Search for similar words using the notion of Levenshtein distance

print(dawg.search_within_distance('arie', dist=2))

>>> ['athie', 'arbil', 'auric']

print(dawg.search_within_distance('arie', dist=2, with_count=True))

>>> [('athie', 3), ('arbil', 1), ('auric', 1)]

Alphabetical order insertion

If you insert a word which is lexicographically out-of-order, ValueError will be raised.

dawg.add('athie', count=1000)

ValueError

ValueError: Words should be inserted in Alphabetical order. <Previous word - thrill>, <Current word - athie>

Increment the word count


dawg.add_all(['thrill']*20000) # or dawg.add('thrill', count=20000)

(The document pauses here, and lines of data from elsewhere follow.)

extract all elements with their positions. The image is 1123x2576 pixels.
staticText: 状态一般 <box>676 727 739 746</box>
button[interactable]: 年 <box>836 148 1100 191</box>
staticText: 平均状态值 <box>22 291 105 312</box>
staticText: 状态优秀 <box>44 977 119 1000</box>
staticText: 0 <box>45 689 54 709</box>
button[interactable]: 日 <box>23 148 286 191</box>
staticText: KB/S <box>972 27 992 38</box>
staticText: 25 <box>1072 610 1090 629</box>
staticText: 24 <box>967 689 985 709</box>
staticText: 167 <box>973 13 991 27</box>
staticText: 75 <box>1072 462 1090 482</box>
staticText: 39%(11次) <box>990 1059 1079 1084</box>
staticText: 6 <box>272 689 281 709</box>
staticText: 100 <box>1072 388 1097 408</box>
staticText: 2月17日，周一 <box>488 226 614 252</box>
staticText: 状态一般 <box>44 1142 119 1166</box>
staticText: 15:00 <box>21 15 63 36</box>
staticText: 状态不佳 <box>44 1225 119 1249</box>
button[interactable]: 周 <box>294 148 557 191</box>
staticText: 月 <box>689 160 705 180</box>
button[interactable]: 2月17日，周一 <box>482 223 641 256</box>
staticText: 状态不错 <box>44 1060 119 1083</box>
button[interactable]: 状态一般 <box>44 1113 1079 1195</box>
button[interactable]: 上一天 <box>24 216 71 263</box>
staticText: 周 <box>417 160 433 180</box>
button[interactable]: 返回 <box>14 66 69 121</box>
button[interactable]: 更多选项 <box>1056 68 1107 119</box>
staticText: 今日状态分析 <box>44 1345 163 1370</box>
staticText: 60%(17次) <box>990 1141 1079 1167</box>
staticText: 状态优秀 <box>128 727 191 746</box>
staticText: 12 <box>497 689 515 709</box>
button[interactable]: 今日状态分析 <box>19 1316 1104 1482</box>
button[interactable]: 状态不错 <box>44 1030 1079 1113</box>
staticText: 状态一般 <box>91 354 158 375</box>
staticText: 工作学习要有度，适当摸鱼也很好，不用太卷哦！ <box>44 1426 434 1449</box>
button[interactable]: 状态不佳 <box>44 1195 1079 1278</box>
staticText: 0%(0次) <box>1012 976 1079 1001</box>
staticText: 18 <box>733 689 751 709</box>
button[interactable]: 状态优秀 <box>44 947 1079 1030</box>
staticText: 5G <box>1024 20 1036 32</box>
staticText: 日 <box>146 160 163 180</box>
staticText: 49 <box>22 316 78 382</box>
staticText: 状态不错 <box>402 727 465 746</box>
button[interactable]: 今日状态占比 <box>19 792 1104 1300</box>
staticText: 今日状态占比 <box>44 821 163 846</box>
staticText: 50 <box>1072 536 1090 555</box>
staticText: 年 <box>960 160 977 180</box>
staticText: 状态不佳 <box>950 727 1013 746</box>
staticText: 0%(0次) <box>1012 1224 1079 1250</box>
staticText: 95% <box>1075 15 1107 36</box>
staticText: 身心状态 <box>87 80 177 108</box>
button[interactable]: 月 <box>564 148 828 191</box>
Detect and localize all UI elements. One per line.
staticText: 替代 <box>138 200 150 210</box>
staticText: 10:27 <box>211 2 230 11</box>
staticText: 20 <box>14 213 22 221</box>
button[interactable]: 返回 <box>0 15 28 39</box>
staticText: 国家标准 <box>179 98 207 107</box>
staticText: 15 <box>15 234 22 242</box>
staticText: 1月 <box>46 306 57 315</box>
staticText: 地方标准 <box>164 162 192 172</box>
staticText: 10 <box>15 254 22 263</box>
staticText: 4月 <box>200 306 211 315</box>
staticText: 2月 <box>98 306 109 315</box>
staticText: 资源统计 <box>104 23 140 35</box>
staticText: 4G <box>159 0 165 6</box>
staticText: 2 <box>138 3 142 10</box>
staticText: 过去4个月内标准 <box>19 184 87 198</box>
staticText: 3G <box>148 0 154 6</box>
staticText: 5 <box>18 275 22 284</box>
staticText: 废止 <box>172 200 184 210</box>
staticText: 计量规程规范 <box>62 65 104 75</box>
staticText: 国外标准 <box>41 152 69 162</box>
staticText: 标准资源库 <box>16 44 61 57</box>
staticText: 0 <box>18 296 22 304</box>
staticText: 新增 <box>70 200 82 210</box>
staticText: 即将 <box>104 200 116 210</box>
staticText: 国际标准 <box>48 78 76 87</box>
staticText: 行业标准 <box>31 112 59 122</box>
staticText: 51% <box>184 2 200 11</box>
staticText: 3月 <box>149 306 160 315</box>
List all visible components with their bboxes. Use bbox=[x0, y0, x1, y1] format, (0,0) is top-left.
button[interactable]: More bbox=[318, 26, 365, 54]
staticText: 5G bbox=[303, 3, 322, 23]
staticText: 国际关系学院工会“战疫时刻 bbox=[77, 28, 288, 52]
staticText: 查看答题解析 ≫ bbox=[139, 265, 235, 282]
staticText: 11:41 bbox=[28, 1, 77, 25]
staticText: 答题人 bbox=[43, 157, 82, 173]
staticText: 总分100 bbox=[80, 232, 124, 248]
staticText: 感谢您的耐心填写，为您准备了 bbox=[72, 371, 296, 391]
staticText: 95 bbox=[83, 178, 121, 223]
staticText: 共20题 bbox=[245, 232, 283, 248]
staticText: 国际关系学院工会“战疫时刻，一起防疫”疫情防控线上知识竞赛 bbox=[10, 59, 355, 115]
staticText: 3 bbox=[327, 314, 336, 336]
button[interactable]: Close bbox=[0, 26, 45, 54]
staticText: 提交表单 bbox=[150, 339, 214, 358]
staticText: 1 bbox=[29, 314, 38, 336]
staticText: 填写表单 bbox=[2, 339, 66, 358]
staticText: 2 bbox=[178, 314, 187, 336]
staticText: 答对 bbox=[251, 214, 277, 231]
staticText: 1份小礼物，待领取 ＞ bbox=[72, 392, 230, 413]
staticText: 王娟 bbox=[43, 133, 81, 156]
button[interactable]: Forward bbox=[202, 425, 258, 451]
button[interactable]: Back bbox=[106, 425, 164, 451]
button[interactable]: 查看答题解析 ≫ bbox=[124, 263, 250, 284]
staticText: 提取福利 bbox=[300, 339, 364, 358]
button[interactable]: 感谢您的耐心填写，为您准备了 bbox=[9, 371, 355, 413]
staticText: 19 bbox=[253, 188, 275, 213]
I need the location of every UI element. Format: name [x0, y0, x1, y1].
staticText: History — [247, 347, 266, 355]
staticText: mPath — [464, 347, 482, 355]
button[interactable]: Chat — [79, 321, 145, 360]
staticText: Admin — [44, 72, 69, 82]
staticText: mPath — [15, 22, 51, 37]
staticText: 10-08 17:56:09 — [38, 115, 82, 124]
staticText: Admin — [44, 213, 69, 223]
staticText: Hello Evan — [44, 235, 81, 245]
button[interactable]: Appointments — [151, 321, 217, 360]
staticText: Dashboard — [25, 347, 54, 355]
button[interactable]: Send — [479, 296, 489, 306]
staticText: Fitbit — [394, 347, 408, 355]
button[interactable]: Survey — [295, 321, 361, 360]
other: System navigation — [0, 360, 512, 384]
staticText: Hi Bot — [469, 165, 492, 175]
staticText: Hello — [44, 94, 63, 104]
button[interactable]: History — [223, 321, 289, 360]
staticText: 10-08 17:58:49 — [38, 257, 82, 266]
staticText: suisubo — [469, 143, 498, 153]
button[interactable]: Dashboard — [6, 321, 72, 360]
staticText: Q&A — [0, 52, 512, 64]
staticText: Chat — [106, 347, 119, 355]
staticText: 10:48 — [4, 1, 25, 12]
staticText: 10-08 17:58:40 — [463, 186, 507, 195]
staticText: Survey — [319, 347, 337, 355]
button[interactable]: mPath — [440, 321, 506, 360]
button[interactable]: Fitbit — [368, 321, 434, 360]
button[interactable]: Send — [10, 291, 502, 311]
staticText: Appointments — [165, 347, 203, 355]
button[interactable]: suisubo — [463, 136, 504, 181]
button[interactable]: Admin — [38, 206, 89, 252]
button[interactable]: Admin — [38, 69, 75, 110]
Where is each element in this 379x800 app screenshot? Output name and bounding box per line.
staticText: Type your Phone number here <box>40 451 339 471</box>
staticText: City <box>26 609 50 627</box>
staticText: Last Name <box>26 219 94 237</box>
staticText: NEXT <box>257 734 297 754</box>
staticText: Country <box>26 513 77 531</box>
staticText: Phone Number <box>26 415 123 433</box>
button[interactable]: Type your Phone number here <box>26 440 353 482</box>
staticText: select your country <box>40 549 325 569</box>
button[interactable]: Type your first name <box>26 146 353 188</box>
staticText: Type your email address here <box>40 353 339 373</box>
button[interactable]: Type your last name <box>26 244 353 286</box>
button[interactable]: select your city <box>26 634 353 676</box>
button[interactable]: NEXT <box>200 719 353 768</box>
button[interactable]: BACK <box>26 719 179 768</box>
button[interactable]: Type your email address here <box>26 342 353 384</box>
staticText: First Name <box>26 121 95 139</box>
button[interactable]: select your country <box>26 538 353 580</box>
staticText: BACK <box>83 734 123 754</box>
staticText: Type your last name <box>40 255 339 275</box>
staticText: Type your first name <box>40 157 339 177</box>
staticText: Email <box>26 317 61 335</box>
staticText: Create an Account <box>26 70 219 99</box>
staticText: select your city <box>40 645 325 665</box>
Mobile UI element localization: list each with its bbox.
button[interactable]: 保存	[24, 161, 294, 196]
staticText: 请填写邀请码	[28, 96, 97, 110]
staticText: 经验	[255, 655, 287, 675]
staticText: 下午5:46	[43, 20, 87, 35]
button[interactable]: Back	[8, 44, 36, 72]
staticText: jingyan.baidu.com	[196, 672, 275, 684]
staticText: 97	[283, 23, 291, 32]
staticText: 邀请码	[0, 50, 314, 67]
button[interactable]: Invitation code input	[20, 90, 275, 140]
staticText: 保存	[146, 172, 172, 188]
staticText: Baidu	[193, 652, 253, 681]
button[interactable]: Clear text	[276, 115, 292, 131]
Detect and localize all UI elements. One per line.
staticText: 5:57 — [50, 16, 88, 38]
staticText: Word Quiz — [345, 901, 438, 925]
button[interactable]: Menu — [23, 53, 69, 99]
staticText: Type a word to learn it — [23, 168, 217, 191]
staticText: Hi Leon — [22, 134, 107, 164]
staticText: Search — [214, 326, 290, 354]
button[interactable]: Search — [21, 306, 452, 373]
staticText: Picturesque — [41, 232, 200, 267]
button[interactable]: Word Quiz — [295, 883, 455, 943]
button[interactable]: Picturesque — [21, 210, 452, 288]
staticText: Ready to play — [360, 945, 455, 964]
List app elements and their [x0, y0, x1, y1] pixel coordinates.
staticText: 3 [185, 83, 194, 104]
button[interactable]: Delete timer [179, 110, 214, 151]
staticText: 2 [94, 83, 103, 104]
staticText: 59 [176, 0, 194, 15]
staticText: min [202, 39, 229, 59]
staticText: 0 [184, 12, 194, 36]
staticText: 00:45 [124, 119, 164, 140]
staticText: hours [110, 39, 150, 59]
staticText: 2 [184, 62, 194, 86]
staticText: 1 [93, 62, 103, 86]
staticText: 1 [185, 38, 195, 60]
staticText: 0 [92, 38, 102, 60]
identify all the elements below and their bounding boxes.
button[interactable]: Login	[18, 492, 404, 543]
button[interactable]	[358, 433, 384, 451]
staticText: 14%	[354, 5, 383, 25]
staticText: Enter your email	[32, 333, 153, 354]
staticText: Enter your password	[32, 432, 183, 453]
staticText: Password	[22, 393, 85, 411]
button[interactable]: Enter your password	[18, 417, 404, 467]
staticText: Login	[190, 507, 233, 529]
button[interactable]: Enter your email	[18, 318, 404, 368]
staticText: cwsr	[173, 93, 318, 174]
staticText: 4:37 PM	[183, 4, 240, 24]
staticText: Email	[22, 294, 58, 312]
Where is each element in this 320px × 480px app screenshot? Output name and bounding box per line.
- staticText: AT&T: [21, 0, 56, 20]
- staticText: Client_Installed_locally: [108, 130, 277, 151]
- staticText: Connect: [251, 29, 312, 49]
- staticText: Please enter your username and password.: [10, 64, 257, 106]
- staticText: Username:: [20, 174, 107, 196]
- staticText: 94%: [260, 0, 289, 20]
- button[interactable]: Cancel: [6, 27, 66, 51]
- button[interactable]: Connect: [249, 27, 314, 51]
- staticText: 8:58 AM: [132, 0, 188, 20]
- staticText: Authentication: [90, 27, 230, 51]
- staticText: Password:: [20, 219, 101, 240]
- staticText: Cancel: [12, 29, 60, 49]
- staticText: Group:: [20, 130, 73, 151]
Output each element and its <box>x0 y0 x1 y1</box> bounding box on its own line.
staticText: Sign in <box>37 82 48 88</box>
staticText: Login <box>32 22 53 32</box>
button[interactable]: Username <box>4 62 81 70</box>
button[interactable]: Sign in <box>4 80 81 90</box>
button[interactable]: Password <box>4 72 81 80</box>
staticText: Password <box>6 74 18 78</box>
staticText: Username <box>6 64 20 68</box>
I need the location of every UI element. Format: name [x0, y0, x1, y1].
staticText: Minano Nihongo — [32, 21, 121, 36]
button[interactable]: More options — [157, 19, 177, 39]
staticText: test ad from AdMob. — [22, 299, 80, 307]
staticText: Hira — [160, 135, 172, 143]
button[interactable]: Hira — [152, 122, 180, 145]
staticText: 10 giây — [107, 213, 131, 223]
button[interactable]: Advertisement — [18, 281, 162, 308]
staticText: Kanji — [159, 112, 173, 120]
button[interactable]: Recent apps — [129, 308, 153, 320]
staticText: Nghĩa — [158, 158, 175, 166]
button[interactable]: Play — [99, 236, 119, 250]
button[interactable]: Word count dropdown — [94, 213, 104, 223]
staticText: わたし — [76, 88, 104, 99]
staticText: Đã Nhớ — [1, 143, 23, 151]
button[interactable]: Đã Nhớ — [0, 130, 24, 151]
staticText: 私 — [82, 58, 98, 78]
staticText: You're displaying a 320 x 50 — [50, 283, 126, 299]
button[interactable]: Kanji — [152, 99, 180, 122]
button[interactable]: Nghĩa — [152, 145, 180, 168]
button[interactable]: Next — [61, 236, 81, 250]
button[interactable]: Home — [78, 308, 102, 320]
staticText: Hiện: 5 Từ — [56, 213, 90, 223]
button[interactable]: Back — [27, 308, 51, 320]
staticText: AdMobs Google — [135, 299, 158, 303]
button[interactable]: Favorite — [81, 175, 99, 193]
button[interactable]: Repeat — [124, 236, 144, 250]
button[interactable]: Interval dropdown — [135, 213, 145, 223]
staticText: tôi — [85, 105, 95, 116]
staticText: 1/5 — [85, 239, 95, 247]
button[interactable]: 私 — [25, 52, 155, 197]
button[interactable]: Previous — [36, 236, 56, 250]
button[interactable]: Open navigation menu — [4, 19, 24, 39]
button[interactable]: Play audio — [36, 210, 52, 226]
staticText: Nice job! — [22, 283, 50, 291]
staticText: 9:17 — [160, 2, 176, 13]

print(dawg.search('thrill', with_count=True))

>> [('thrill', 20001)]

Special Characters

Special characters, except ? and *, are matched literally.

from lexpy import Trie
t = Trie()
t.add('a©')
t.search('a©')
>> ['a©']
t.search('a?')
>> ['a©']
t.search('?©')
>> ['a©']

Trie vs DAWG

Number of nodes comparison

Build time comparison

Future Work

These are some ideas which I would love to work on next in that order. Pull requests or discussions are invited.

Fun Facts

  1. The 45-letter word pneumonoultramicroscopicsilicovolcanoconiosis is the longest English word that appears in a major dictionary. So for all english words, the search time is bounded by O(45).
  2. The longest technical word(not in dictionary) is the name of a protein called as titin. It has 189,819 letters and it is disputed whether it is a word.